◆ **SUPPLIED DATA**

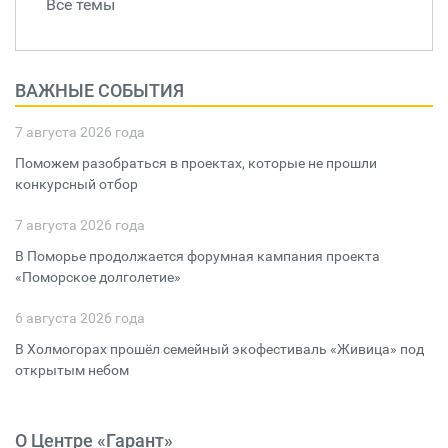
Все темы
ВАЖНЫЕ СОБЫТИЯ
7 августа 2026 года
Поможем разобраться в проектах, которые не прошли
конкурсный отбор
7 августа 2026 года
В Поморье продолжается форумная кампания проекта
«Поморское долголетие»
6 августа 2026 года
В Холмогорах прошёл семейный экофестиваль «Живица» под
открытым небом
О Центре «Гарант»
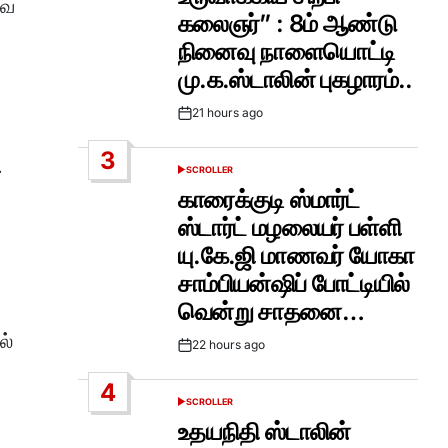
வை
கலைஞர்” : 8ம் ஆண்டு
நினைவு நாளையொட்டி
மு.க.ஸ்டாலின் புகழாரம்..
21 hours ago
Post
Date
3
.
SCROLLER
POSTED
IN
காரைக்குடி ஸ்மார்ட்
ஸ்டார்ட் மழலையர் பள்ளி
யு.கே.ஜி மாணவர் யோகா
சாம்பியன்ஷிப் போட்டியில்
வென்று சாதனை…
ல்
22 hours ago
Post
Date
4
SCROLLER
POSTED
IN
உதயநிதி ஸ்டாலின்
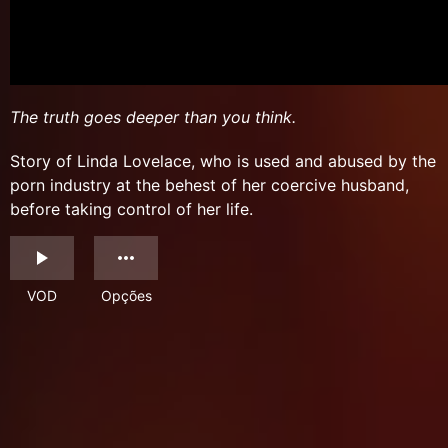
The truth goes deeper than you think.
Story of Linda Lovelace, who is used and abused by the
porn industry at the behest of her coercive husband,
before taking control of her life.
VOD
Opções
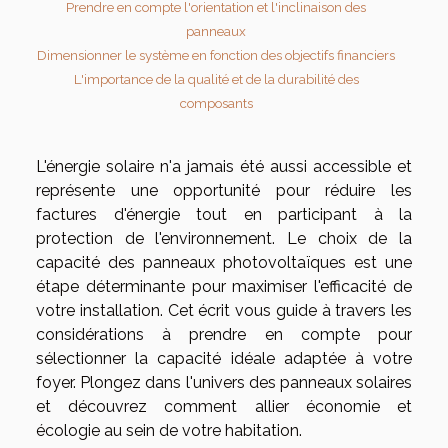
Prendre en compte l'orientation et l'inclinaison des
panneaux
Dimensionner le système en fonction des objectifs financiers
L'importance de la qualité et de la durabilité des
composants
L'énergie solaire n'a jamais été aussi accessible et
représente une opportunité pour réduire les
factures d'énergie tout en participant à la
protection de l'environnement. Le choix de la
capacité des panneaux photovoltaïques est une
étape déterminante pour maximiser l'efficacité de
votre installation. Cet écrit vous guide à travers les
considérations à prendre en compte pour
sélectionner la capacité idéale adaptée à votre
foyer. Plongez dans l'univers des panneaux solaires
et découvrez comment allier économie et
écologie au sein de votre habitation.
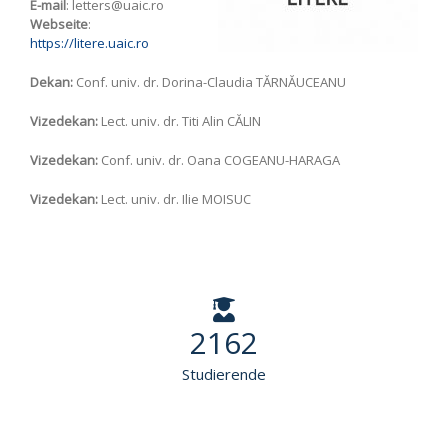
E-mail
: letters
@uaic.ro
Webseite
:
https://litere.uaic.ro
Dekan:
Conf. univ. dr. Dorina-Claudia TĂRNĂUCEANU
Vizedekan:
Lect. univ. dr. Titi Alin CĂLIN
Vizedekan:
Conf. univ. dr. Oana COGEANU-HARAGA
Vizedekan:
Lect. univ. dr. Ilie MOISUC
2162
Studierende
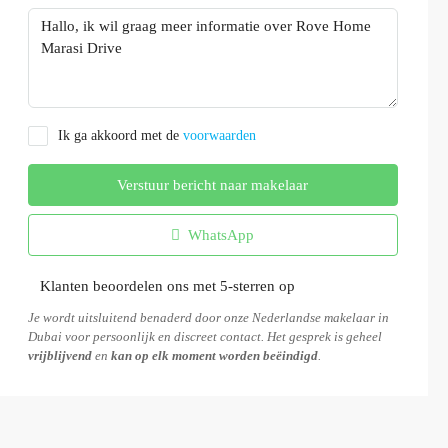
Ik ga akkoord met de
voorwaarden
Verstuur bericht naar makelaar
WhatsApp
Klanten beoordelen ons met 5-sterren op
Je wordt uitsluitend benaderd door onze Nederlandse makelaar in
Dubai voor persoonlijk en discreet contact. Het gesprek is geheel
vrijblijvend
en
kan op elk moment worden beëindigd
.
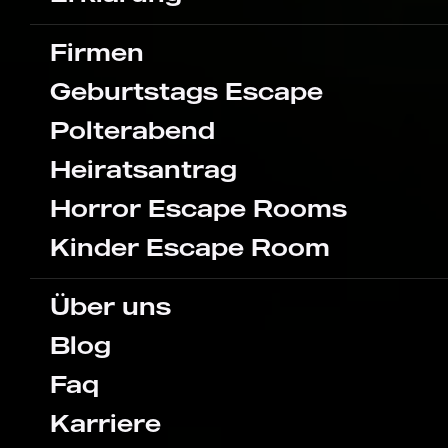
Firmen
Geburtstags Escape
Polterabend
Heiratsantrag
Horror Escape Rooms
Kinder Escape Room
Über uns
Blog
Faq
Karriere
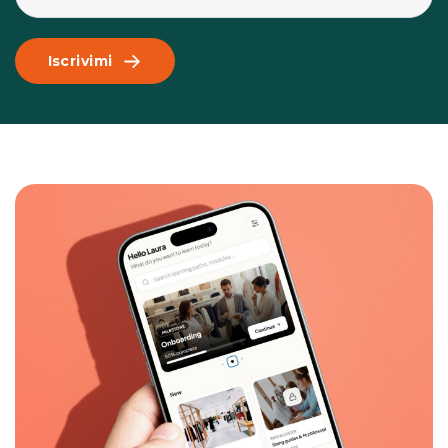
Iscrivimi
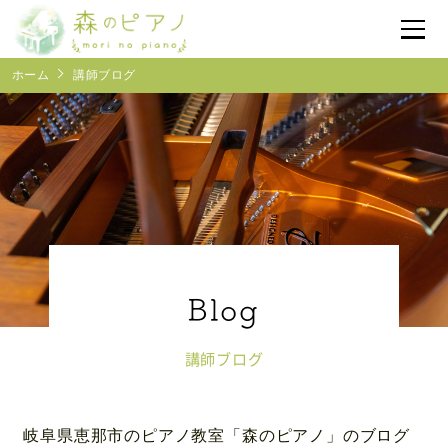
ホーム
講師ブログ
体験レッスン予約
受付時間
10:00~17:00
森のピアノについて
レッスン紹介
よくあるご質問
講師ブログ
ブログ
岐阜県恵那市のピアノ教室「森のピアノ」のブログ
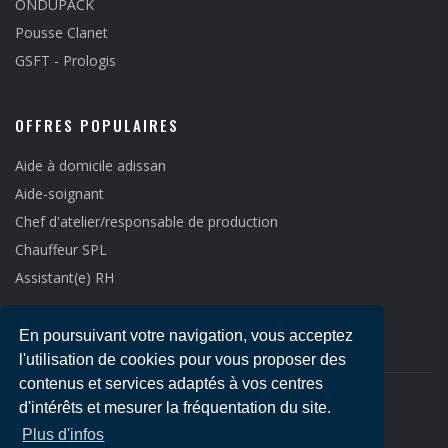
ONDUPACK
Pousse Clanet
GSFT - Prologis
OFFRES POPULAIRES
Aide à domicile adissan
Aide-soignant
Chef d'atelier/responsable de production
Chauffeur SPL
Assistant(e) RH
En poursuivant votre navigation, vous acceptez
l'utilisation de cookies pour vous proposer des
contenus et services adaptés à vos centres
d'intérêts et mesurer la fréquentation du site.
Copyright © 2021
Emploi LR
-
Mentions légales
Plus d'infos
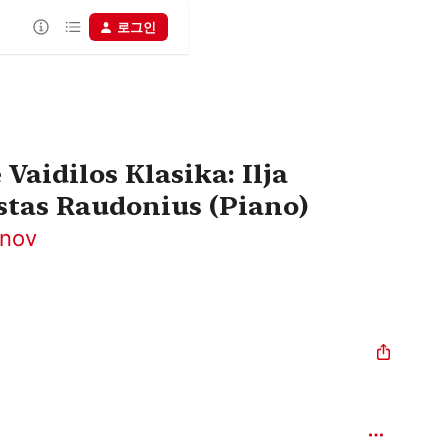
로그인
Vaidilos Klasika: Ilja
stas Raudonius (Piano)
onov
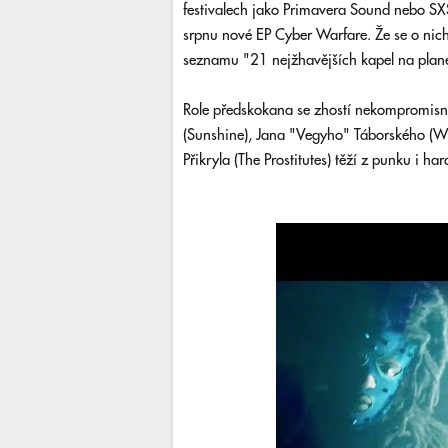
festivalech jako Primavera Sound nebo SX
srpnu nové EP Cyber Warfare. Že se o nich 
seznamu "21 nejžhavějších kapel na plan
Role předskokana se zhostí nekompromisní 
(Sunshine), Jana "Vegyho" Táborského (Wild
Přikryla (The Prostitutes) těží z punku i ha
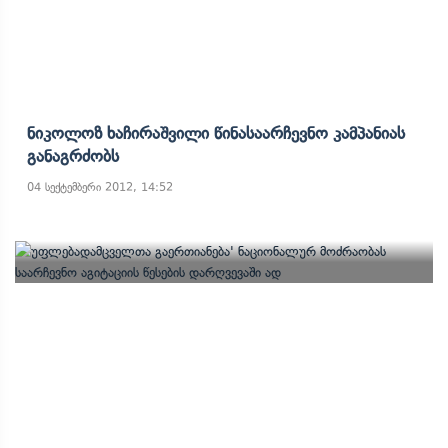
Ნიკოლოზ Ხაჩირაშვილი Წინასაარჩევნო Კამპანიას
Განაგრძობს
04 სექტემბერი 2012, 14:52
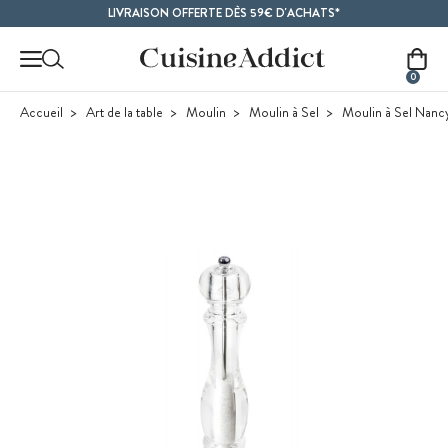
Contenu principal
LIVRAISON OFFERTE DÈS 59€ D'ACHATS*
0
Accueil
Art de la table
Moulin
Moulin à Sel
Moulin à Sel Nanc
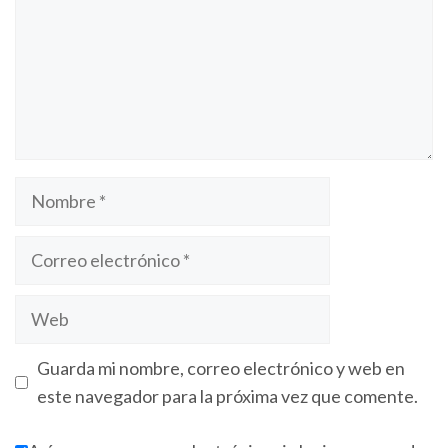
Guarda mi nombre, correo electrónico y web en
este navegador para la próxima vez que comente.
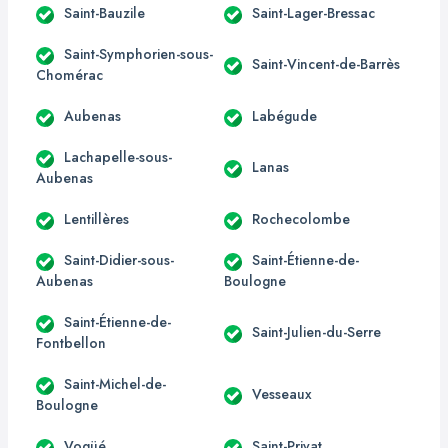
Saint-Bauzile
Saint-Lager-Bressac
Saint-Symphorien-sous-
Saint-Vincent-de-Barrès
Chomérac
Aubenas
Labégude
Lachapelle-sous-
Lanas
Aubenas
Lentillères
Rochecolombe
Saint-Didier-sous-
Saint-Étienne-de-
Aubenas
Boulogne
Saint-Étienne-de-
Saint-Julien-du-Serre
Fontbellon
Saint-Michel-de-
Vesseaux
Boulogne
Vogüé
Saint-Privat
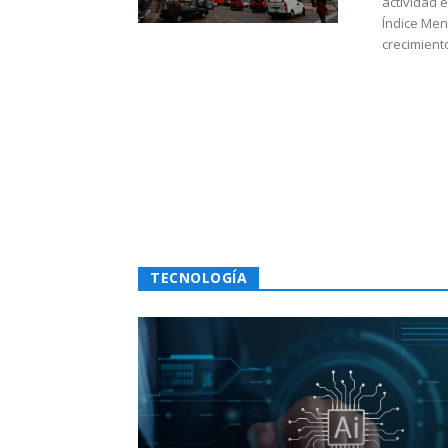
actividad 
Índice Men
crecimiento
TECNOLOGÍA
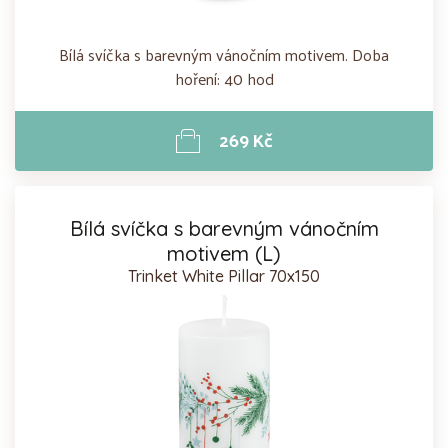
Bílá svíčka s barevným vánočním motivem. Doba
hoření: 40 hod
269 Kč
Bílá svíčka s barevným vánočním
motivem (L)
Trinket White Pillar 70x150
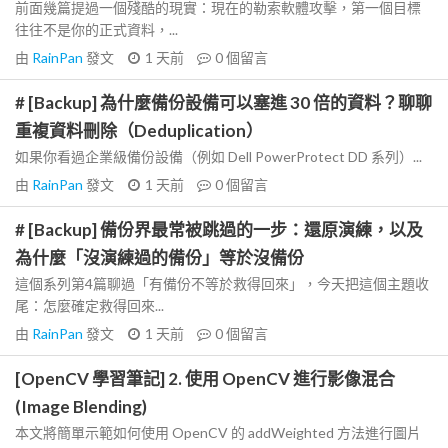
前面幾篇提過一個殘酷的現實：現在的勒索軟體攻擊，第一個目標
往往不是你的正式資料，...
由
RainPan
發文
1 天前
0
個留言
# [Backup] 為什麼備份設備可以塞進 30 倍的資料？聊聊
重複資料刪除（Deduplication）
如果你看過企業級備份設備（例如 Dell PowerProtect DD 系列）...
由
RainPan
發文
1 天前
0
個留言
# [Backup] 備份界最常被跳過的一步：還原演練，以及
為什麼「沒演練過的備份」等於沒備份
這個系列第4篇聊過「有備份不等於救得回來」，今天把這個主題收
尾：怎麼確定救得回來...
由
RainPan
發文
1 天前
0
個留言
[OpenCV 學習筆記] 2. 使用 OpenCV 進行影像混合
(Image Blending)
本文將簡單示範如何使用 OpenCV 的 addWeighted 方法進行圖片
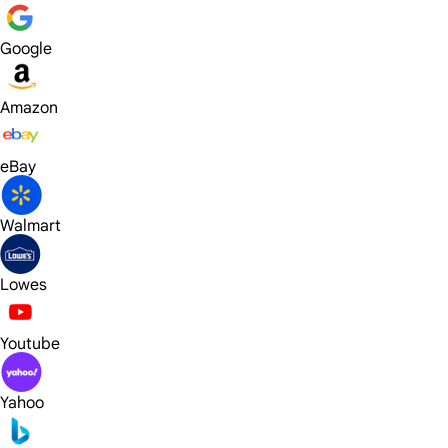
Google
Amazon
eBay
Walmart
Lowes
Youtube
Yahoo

◆ **WHAT TO PRODUCE**
In the copy, include all records verbatim but no images.

◆ **REPLY**
Все темы
ВАЖНЫЕ СОБЫТИЯ
7 августа 2026 года
Поможем разобраться в проектах, которые не прошли
конкурсный отбор
7 августа 2026 года
В Поморье продолжается форумная кампания проекта
«Поморское долголетие»
6 августа 2026 года
В Холмогорах прошёл семейный экофестиваль «Живица» под
открытым небом
О Центре «Гарант»
வை
கலைஞர்” : 8ம் ஆண்டு
நினைவு நாளையொட்டி
மு.க.ஸ்டாலின் புகழாரம்..
21 hours ago
Post
Date
3
.
SCROLLER
POSTED
IN
காரைக்குடி ஸ்மார்ட்
ஸ்டார்ட் மழலையர் பள்ளி
யு.கே.ஜி மாணவர் யோகா
சாம்பியன்ஷிப் போட்டியில்
வென்று சாதனை…
ல்
22 hours ago
Post
Date
4
SCROLLER
POSTED
IN
உதயநிதி ஸ்டாலின்
The truth goes deeper than you think.
Story of Linda Lovelace, who is used and abused by the
porn industry at the behest of her coercive husband,
before taking control of her life.
VOD
Opções
Prendre en compte l'orientation et l'inclinaison des
panneaux
Dimensionner le système en fonction des objectifs financiers
L'importance de la qualité et de la durabilité des
composants
L'énergie solaire n'a jamais été aussi accessible et
représente une opportunité pour réduire les
factures d'énergie tout en participant à la
protection de l'environnement. Le choix de la
capacité des panneaux photovoltaïques est une
étape déterminante pour maximiser l'efficacité de
votre installation. Cet écrit vous guide à travers les
considérations à prendre en compte pour
sélectionner la capacité idéale adaptée à votre
foyer. Plongez dans l'univers des panneaux solaires
et découvrez comment allier économie et
écologie au sein de votre habitation.
E-mail
: letters
@uaic.ro
Webseite
:
https://litere.uaic.ro
Dekan:
Conf. univ. dr. Dorina-Claudia TĂRNĂUCEANU
Vizedekan:
Lect. univ. dr. Titi Alin CĂLIN
Vizedekan:
Conf. univ. dr. Oana COGEANU-HARAGA
Vizedekan:
Lect. univ. dr. Ilie MOISUC
2162
Studierende
Ik ga akkoord met de
voorwaarden
Verstuur bericht naar makelaar
WhatsApp
Klanten beoordelen ons met 5-sterren op
Je wordt uitsluitend benaderd door onze Nederlandse makelaar in
Dubai voor persoonlijk en discreet contact. Het gesprek is geheel
vrijblijvend
en
kan op elk moment worden beëindigd
.
Firmen
Geburtstags Escape
Polterabend
Heiratsantrag
Horror Escape Rooms
Kinder Escape Room
Über uns
Blog
Faq
Karriere
Iscrivimi
ホーム
講師ブログ
体験レッスン予約
受付時間
10:00~17:00
森のピアノについて
レッスン紹介
よくあるご質問
講師ブログ
ブログ
岐阜県恵那市のピアノ教室「森のピアノ」のブログ
ONDUPACK
Pousse Clanet
GSFT - Prologis
OFFRES POPULAIRES
Aide à domicile adissan
Aide-soignant
Chef d'atelier/responsable de production
Chauffeur SPL
Assistant(e) RH
En poursuivant votre navigation, vous acceptez
l'utilisation de cookies pour vous proposer des
contenus et services adaptés à vos centres
d'intérêts et mesurer la fréquentation du site.
Copyright © 2021
Emploi LR
-
Mentions légales
Plus d'infos
로그인
Vaidilos Klasika: Ilja
stas Raudonius (Piano)
onov
festivalech jako Primavera Sound nebo SX
srpnu nové EP Cyber Warfare. Že se o nich 
seznamu "21 nejžhavějších kapel na plan
Role předskokana se zhostí nekompromisní 
(Sunshine), Jana "Vegyho" Táborského (Wild
Přikryla (The Prostitutes) těží z punku i ha
Ნიკოლოზ Ხაჩირაშვილი Წინასაარჩევნო Კამპანიას
Განაგრძობს
04 სექტემბერი 2012, 14:52
Contenu principal
LIVRAISON OFFERTE DÈS 59€ D'ACHATS*
0
Accueil
Art de la table
Moulin
Moulin à Sel
Moulin à Sel Nanc
Guarda mi nombre, correo electrónico y web en
este navegador para la próxima vez que comente.
Saint-Bauzile
Saint-Lager-Bressac
Saint-Symphorien-sous-
Saint-Vincent-de-Barrès
Chomérac
Aubenas
Labégude
Lachapelle-sous-
Lanas
Aubenas
Lentillères
Rochecolombe
Saint-Didier-sous-
Saint-Étienne-de-
Aubenas
Boulogne
Saint-Étienne-de-
Saint-Julien-du-Serre
Fontbellon
Saint-Michel-de-
Vesseaux
Boulogne
Vogüé
Saint-Privat
actividad 
Índice Men
crecimiento
TECNOLOGÍA
Bílá svíčka s barevným vánočním motivem. Doba
hoření: 40 hod
269 Kč
Bílá svíčka s barevným vánočním
motivem (L)
Trinket White Pillar 70x150
前面幾篇提過一個殘酷的現實：現在的勒索軟體攻擊，第一個目標
往往不是你的正式資料，...
由
RainPan
發文
1 天前
0
個留言
# [Backup] 為什麼備份設備可以塞進 30 倍的資料？聊聊
重複資料刪除（Deduplication）
如果你看過企業級備份設備（例如 Dell PowerProtect DD 系列）...
由
RainPan
發文
1 天前
0
個留言
# [Backup] 備份界最常被跳過的一步：還原演練，以及
為什麼「沒演練過的備份」等於沒備份
這個系列第4篇聊過「有備份不等於救得回來」，今天把這個主題收
尾：怎麼確定救得回來...
由
RainPan
發文
1 天前
0
個留言
[OpenCV 學習筆記] 2. 使用 OpenCV 進行影像混合
(Image Blending)
本文將簡單示範如何使用 OpenCV 的 addWeighted 方法進行圖片
Google
Amazon
eBay
Walmart
Lowes
Youtube
Yahoo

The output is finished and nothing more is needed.